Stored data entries
————

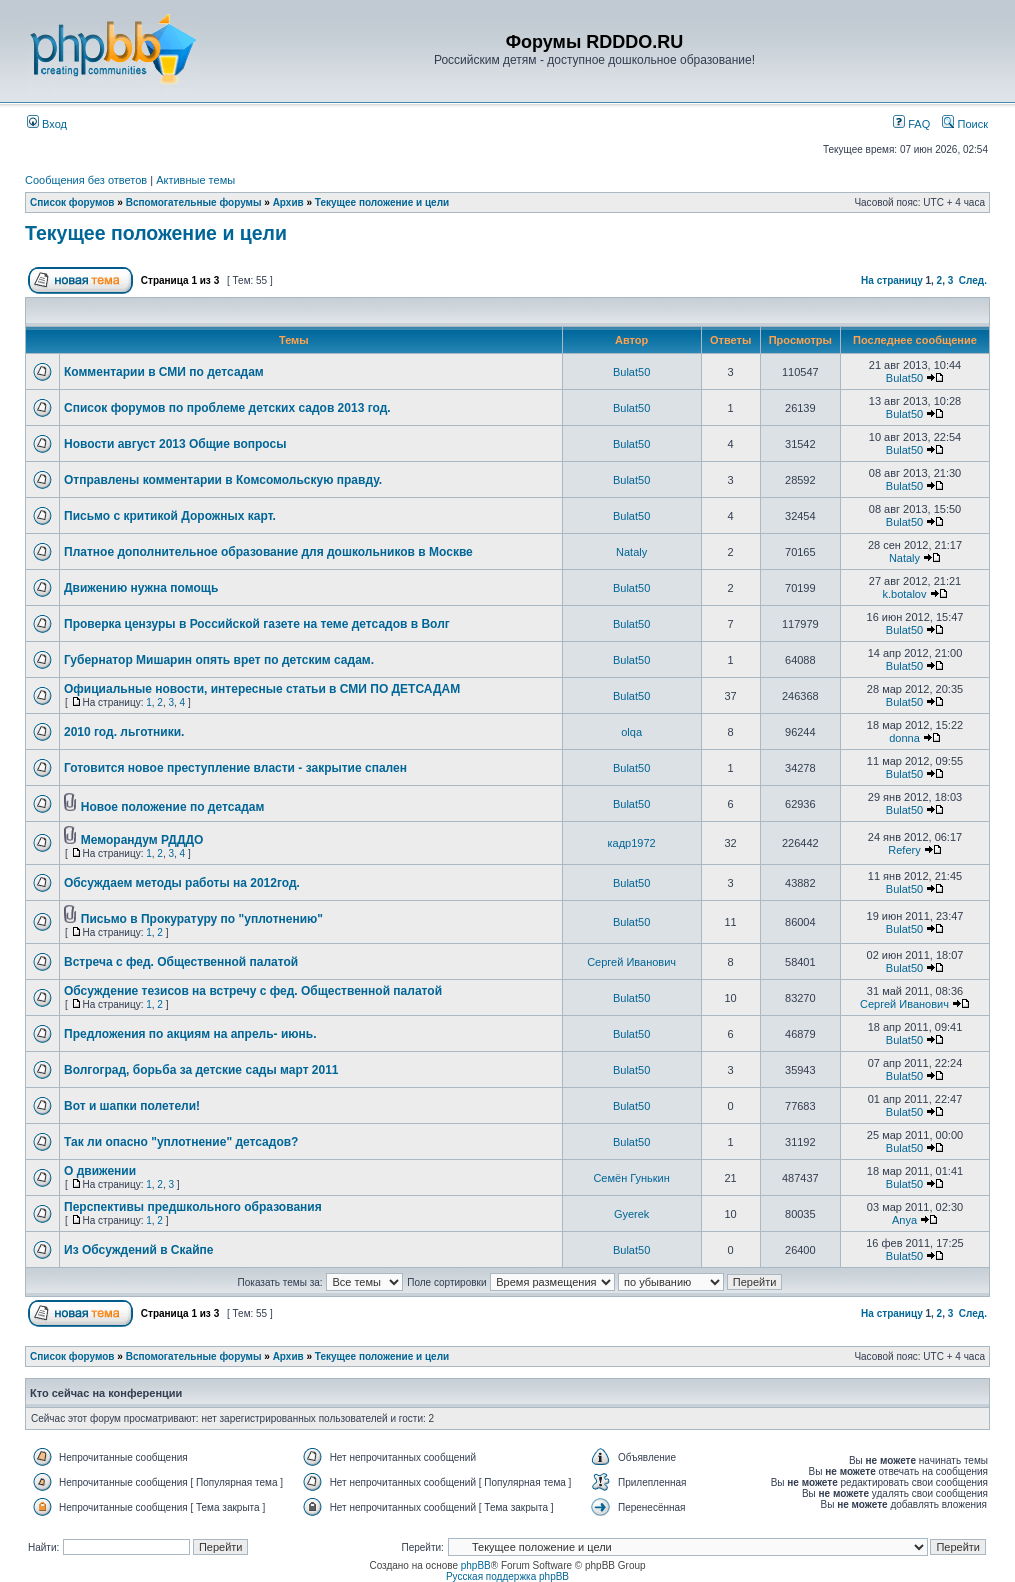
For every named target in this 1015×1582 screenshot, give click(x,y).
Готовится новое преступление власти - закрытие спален (235, 768)
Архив (288, 202)
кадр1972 (632, 843)
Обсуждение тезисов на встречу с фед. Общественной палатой (253, 991)
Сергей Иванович (631, 962)
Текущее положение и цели (382, 202)
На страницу (892, 280)
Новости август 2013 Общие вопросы (175, 444)
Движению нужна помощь (141, 588)
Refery (904, 850)
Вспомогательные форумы (194, 202)
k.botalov (904, 594)
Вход (47, 124)
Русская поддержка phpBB (507, 1576)
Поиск (965, 124)
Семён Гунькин (631, 1178)
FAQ (911, 124)
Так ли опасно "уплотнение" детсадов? (181, 1142)
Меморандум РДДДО (142, 840)
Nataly (631, 552)
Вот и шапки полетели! (132, 1106)
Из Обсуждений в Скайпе (139, 1250)
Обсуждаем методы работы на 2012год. (182, 883)
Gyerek (631, 1214)
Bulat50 (631, 372)
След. (973, 280)
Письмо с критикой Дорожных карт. (170, 516)
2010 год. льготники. (124, 732)
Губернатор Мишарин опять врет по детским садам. (219, 660)
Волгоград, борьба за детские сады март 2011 (201, 1070)
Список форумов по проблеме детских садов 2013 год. (227, 408)
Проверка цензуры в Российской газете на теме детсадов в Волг (257, 624)
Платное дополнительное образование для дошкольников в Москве (268, 552)
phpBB (476, 1565)
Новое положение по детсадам (173, 807)
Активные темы (195, 180)
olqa (631, 732)
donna (904, 738)
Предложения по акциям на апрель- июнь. (190, 1034)
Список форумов (72, 202)
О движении (100, 1171)
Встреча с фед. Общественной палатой (181, 962)
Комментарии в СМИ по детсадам (164, 372)
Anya (904, 1220)
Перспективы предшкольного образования (193, 1207)
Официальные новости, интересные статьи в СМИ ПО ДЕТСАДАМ (262, 689)
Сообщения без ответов (86, 180)
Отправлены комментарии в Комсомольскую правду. (223, 480)
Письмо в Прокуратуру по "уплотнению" (202, 919)
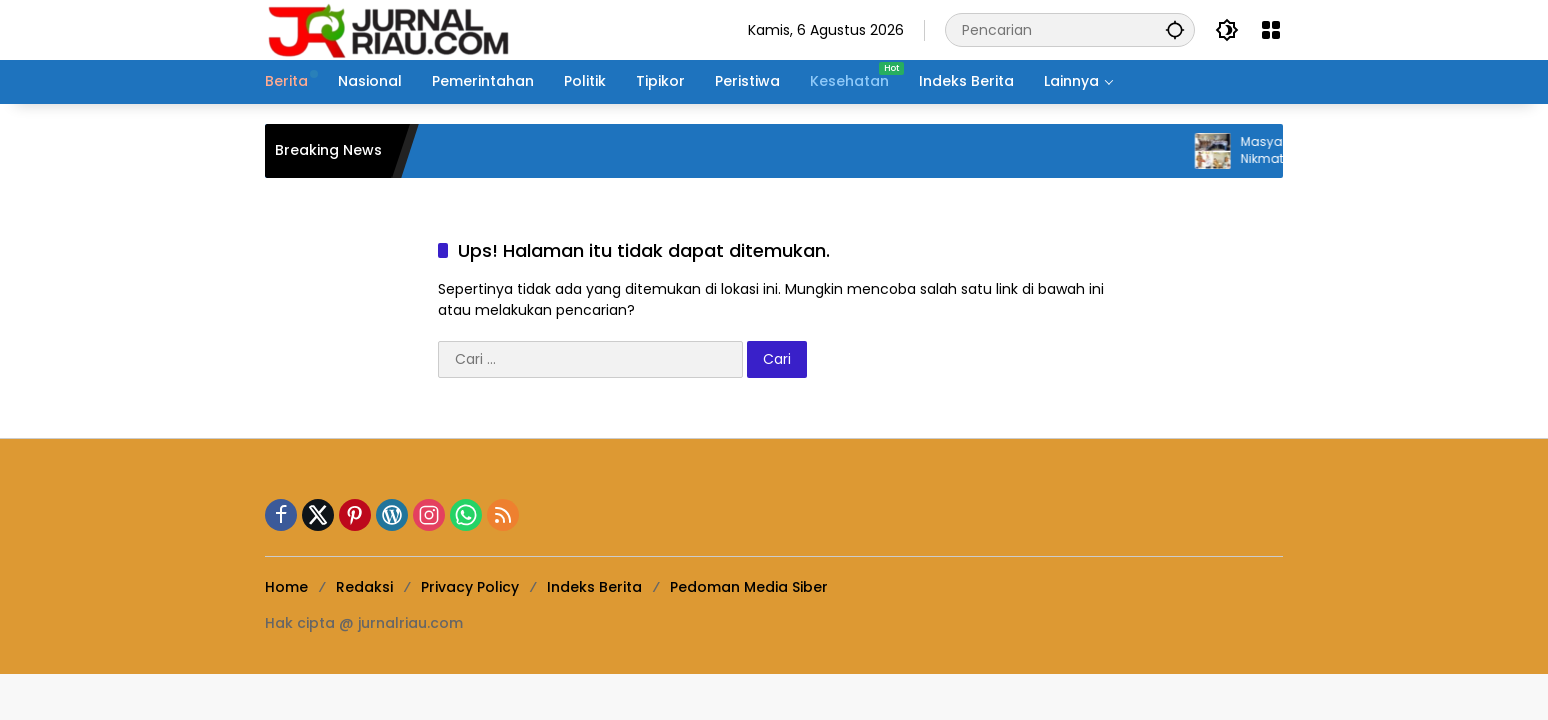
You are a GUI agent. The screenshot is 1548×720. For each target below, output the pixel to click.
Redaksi (364, 587)
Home (286, 587)
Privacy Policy (470, 587)
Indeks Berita (594, 587)
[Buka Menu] (1271, 30)
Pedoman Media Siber (749, 587)
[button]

————

■ What is being asked ■
When a line among the entries above contains "Письмо", copy it.

■ Answer for this exercise ■
Письмо с критикой Дорожных карт. (170, 516)
Письмо в Прокуратуру по "уплотнению" (202, 919)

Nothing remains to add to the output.